Spanish activists tell tourists to ‘go home’ amid growing protests

Protestors unfurled a huge banner telling tourists on a packed Costa Blanca beach on Sunday to “Go home”.

The activists let off pink flares to make sure holidaymakers relaxing on the sand or cooling off in the sea received the message.

They appeared to be directing themselves at English-speaking visitors with the language they used in bright-red capital letters, although they also used the local Valencian language to appeal to residents with a message above it on the banner which said: “Aturem La Turistificacio’ – ‘Stop Touristification.’

The beach protest was carried out by a group called Garrot and took place on Sunday at Barraca Cove, also known as Portixol Cove, near the Costa Blanca tourist hotspot of Javea close to Benidorm.

The banner was unfurled on rocks to the north of the cove where it was clearly visible to those in the sea and on the beach.

A spokeswoman for the protesters said afterwards: “We did it on Sunday because it’s market day and the main avenue is used as an arrival point by nearly all the tourists.”

It was organised by activists from the same group that held a huge anti-mass tourism demo in the Majorcan capital Palma last month, which halted traffic in Alcudia in the north of the island in a surprise and unannounced action.

Around 20 people from platform Menys Turisme, Mes Vida, which in English means ‘Less Tourism, More Life’ occupied the main avenue and held up banners, causing large traffic jams.

The group responsible was the same that organised a July 21st demonstration in Palma attended by an estimated 15,000 people, the second large anti-mass tourism protest in the Majorcan capital so far this year. That day demonstrators used Spain’s Euros final win to poke fun at English tourists as they branded British holidaymakers “drunks.”

The banners they were carrying included one which said in a gloating play on words over a picture of Kyle Walker: “The only thing coming home is you” followed by the 2-1 scoreline printed between England and Spain flags.

The twin actions came two days after residents of a Menorcan village dubbed the ‘Spanish Mykonos’ rejected a feared tourist ban, although one in three of the 195 homeowners favoured a prohibition 24/7.

The holidaymaker veto was said to be on the cards ahead of the vote after locals chained off the 22 entrances to their community at night-time earlier this year.

Residents voted to put restrictions in place after visitors flocked back to Menorca following the end of the Covid pandemic.

Some selfie-hunting holidaymakers ended up trampling through private properties in tourist attraction Benibeca Vell, a privately-owned community, although it is widely described as a village, and interrupting residents’ rest times.

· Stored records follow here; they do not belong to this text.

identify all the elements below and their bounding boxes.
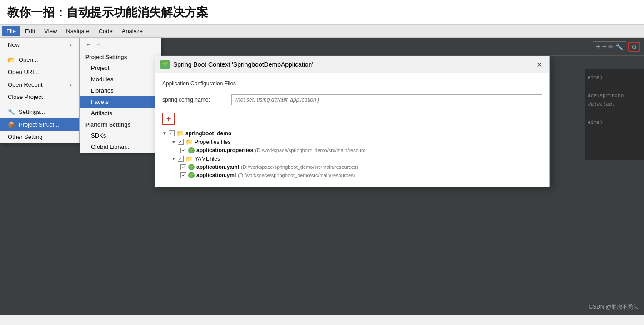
file-menu-open[interactable]: 📂 Open... [0,53,79,66]
menu-bar: File Edit View Navigate Code Analyze [0,24,644,38]
tree-row-app-yaml: 🌱 application.yaml (D:/workspace/springb… [162,163,542,171]
path-app-properties: (D:/workspace/springboot_demo/src/main/r… [255,148,365,153]
config-name-input[interactable] [231,94,542,105]
submenu-project[interactable]: Project [80,62,161,74]
label-properties: Properties files [195,139,230,145]
code-line-2 [588,82,641,91]
label-app-yml: application.yml [196,172,236,178]
file-menu-settings[interactable]: 🔧 Settings... [0,105,79,118]
submenu-libraries[interactable]: Libraries [80,85,161,96]
code-line-4: detected) [588,100,641,109]
menu-code[interactable]: Code [94,26,117,36]
close-project-label: Close Project [8,94,43,100]
code-line-6: eima) [588,118,641,127]
watermark: CSDN @胖虎不秃头 [589,303,639,311]
label-springboot-demo: springboot_demo [185,130,231,137]
code-line-5 [588,109,641,118]
checkbox-yaml[interactable] [178,156,184,162]
checkbox-springboot-demo[interactable] [169,130,175,136]
section-label: Application Configuration Files [162,80,542,89]
label-app-yaml: application.yaml [196,164,239,170]
config-file-tree: ▼ 📁 springboot_demo ▼ 📁 Properties files… [162,129,542,179]
open-url-label: Open URL... [8,69,40,75]
back-icon[interactable]: ← [85,41,92,48]
file-menu-separator-2 [0,104,79,104]
file-menu-open-url[interactable]: Open URL... [0,66,79,78]
project-struct-icon: 📦 [8,121,15,128]
menu-analyze[interactable]: Analyze [117,26,147,36]
menu-navigate[interactable]: Navigate [61,26,94,36]
file-menu-open-recent[interactable]: Open Recent [0,78,79,91]
tree-row-yaml: ▼ 📁 YAML files [162,154,542,163]
forward-icon[interactable]: → [95,41,102,48]
config-field-row: spring.config.name: [162,94,542,105]
project-settings-header: Project Settings [80,51,161,62]
label-yaml: YAML files [195,156,220,162]
submenu-sdks[interactable]: SDKs [80,130,161,141]
code-line-1: eima) [588,73,641,82]
spring-icon-app-properties: 🌱 [188,147,195,153]
file-menu-close-project[interactable]: Close Project [0,91,79,103]
config-plus-icon[interactable]: + [596,43,600,51]
open-folder-icon: 📂 [8,56,15,63]
page-title: 教你一招：自动提示功能消失解决方案 [0,0,644,24]
code-snippet: eima) ace\springbo detected) eima) [585,69,644,160]
config-edit-icon[interactable]: ✏ [608,43,614,50]
folder-icon-springboot-demo: 📁 [176,130,184,137]
dialog-body: Application Configuration Files spring.c… [155,73,549,187]
submenu-modules[interactable]: Modules [80,74,161,85]
tree-row-properties: ▼ 📁 Properties files [162,138,542,146]
open-recent-label: Open Recent [8,81,43,88]
folder-icon-properties: 📁 [185,138,193,145]
menu-file[interactable]: File [2,26,20,36]
new-label: New [8,41,20,48]
tree-row-app-yml: 🌱 application.yml (D:/workspace/springbo… [162,171,542,179]
file-menu-new[interactable]: New [0,38,79,51]
checkbox-app-yaml[interactable] [180,164,186,170]
tree-row-springboot-demo: ▼ 📁 springboot_demo [162,129,542,138]
settings-submenu: ← → Project Settings Project Modules Lib… [80,38,161,153]
menu-view[interactable]: View [40,26,61,36]
path-app-yaml: (D:/workspace/springboot_demo/src/main/r… [241,164,358,170]
settings-wrench-icon: 🔧 [8,108,15,115]
folder-icon-yaml: 📁 [185,155,193,162]
submenu-artifacts[interactable]: Artifacts [80,108,161,119]
spring-boot-dialog: 🌱 Spring Boot Context 'SpringbootDemoApp… [155,56,550,187]
arrow-springboot-demo[interactable]: ▼ [162,131,167,136]
project-struct-label: Project Struct... [19,121,59,128]
spring-icon-app-yaml: 🌱 [188,164,195,170]
menu-edit[interactable]: Edit [20,26,40,36]
file-menu-project-struct[interactable]: 📦 Project Struct... [0,118,79,131]
file-menu-dropdown: New 📂 Open... Open URL... Open Recent Cl… [0,38,80,143]
code-line-3: ace\springbo [588,91,641,100]
dialog-title-content: 🌱 Spring Boot Context 'SpringbootDemoApp… [160,60,313,69]
platform-settings-header: Platform Settings [80,119,161,130]
config-minus-icon[interactable]: − [602,43,606,51]
config-wrench-icon[interactable]: 🔧 [615,43,623,50]
arrow-properties[interactable]: ▼ [171,139,176,144]
checkbox-properties[interactable] [178,139,184,145]
arrow-yaml[interactable]: ▼ [171,156,176,161]
submenu-facets[interactable]: Facets [80,96,161,108]
label-app-properties: application.properties [196,147,253,153]
file-menu-separator-1 [0,52,79,52]
checkbox-app-properties[interactable] [180,148,186,153]
dialog-title-text: Spring Boot Context 'SpringbootDemoAppli… [173,61,313,68]
path-app-yml: (D:/workspace/springboot_demo/src/main/r… [238,172,355,178]
submenu-global-libraries[interactable]: Global Librari... [80,141,161,153]
field-label: spring.config.name: [162,97,226,103]
settings-label: Settings... [19,108,45,115]
dialog-titlebar: 🌱 Spring Boot Context 'SpringbootDemoApp… [155,56,549,73]
file-menu-other-setting[interactable]: Other Setting [0,131,79,143]
other-setting-label: Other Setting [8,133,43,140]
open-label: Open... [19,56,38,63]
spring-boot-icon: 🌱 [160,60,170,69]
dialog-close-button[interactable]: ✕ [534,60,544,69]
spring-icon-app-yml: 🌱 [188,172,195,178]
add-config-button[interactable]: + [162,113,175,125]
config-settings-btn[interactable]: ⚙ [628,42,640,52]
tree-row-app-properties: 🌱 application.properties (D:/workspace/s… [162,146,542,154]
checkbox-app-yml[interactable] [180,172,186,178]
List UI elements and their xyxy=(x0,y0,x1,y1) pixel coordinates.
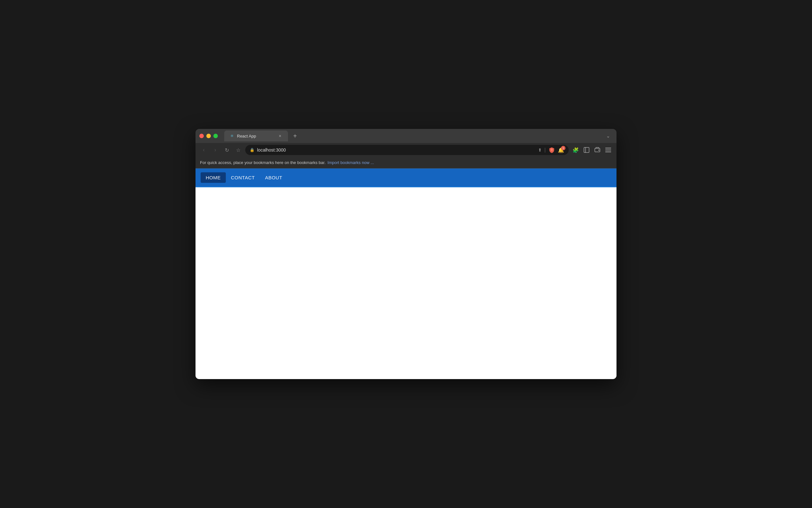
browser-window: ⚛ React App × + ⌄ ‹ › ↻ ☆ 🔒 localhost:30… xyxy=(195,129,617,379)
title-bar: ⚛ React App × + ⌄ xyxy=(195,129,617,143)
close-button[interactable] xyxy=(199,134,204,138)
toolbar-right: 🧩 xyxy=(571,145,613,155)
sidebar-button[interactable] xyxy=(582,145,591,155)
address-bar: ‹ › ↻ ☆ 🔒 localhost:3000 ⬆ | xyxy=(195,143,617,157)
nav-item-home[interactable]: HOME xyxy=(200,172,226,183)
app-body xyxy=(195,187,617,379)
active-tab[interactable]: ⚛ React App × xyxy=(224,130,288,141)
tab-close-button[interactable]: × xyxy=(277,133,283,139)
nav-item-contact[interactable]: CONTACT xyxy=(226,172,260,183)
share-icon[interactable]: ⬆ xyxy=(538,147,542,153)
svg-rect-0 xyxy=(584,147,589,153)
brave-shield-icon[interactable] xyxy=(548,146,555,154)
bookmarks-text: For quick access, place your bookmarks h… xyxy=(200,160,326,165)
tabs-dropdown-button[interactable]: ⌄ xyxy=(604,132,613,140)
app-navbar: HOME CONTACT ABOUT xyxy=(195,168,617,186)
notification-button[interactable]: 🔔 1 xyxy=(558,147,564,153)
back-button[interactable]: ‹ xyxy=(199,145,208,155)
notification-badge: 1 xyxy=(561,146,566,150)
tab-favicon-icon: ⚛ xyxy=(229,133,234,138)
tab-right-controls: ⌄ xyxy=(604,132,613,140)
maximize-button[interactable] xyxy=(213,134,218,138)
nav-item-about[interactable]: ABOUT xyxy=(260,172,287,183)
minimize-button[interactable] xyxy=(206,134,211,138)
menu-button[interactable] xyxy=(604,145,613,155)
reload-button[interactable]: ↻ xyxy=(222,145,231,155)
svg-rect-3 xyxy=(598,150,599,151)
import-bookmarks-link[interactable]: Import bookmarks now ... xyxy=(327,160,374,165)
tab-title: React App xyxy=(237,134,275,138)
bookmark-button[interactable]: ☆ xyxy=(234,145,243,155)
web-content: HOME CONTACT ABOUT xyxy=(195,168,617,379)
lock-icon: 🔒 xyxy=(250,148,255,152)
address-right-icons: ⬆ | 🔔 1 xyxy=(538,146,564,154)
url-display: localhost:3000 xyxy=(257,147,536,153)
traffic-lights xyxy=(199,134,218,138)
address-input[interactable]: 🔒 localhost:3000 ⬆ | 🔔 1 xyxy=(245,145,569,155)
forward-button[interactable]: › xyxy=(211,145,220,155)
wallet-button[interactable] xyxy=(593,145,602,155)
new-tab-button[interactable]: + xyxy=(290,131,300,140)
tab-area: ⚛ React App × + ⌄ xyxy=(224,130,613,141)
extensions-button[interactable]: 🧩 xyxy=(571,145,580,155)
bookmarks-bar: For quick access, place your bookmarks h… xyxy=(195,157,617,168)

Since May 1st visitors were only allowed to access its streets between 11am and 8pm and a tightening of restrictions had been talked about. In the end a modification of visiting times was agreed.

Confirming the result of the vote at an annual general meeting Oscar Monge, President of the Community of Property Owners in Binibeca Vell on Menorca’s southern coast, said late last Friday: “The result by unanimity is for a visiting timetable of 10am to 10pm with no entry charge.”

As well as certifying the tourist mecca would remain open during the daytime for the estimated 800,000 tourists a year who visit, Mr Monge’s announcement also put any possibility holidaymakers could be charged for touring Binibeca Vell on the back burner.

He added in comments early on Saturday: “The new visiting times will be brought in immediately.”

Although he described the vote as “unanimous” after the end of the meeting, he admitted later: “Around 30 per cent of the owners wanted to close permanently to tourists but the civic behaviour of visitors helped persuade people that the current partial closure is sufficient.”

The vote took place following a summer of discontent in the Balearic Islands which have seen thousands of people take to the streets in two major demos in the Majorcan capital Palma to protest at some of the problems caused by mass tourism including overcrowding and difficulties accessing affordable housing.

Other smaller protests have taken place in other parts of Majorca as well as Menorca, Ibiza and Formentera.

On July 27 around 250 protestors impeded tourist access to a picture-postcard Menorcan beach in a “surprise action”.

Activists boasted of filling a car park by Cala Turqueta, a beautiful cove on the island’s southern coast, with “residents’ cars”.

They then used towels and their own bodies to shape the message ‘SOS Menorca’ on the sand by the waterline.

The unannounced protest, by environmental non-profit organisation GOB Menorca, resulted in the car park being “blocked” to holidaymakers for around six hours from early morning according to local reports.

Anti mass-tourism protests have also taken place in the Canary Islands, where thousands took to the streets in co-ordinated April 20 demos across the Atlantic archipelago, as well as places like Alicante and Malaga.

Graffiti targeted at tourists has appeared in both Tenerife and Majorca.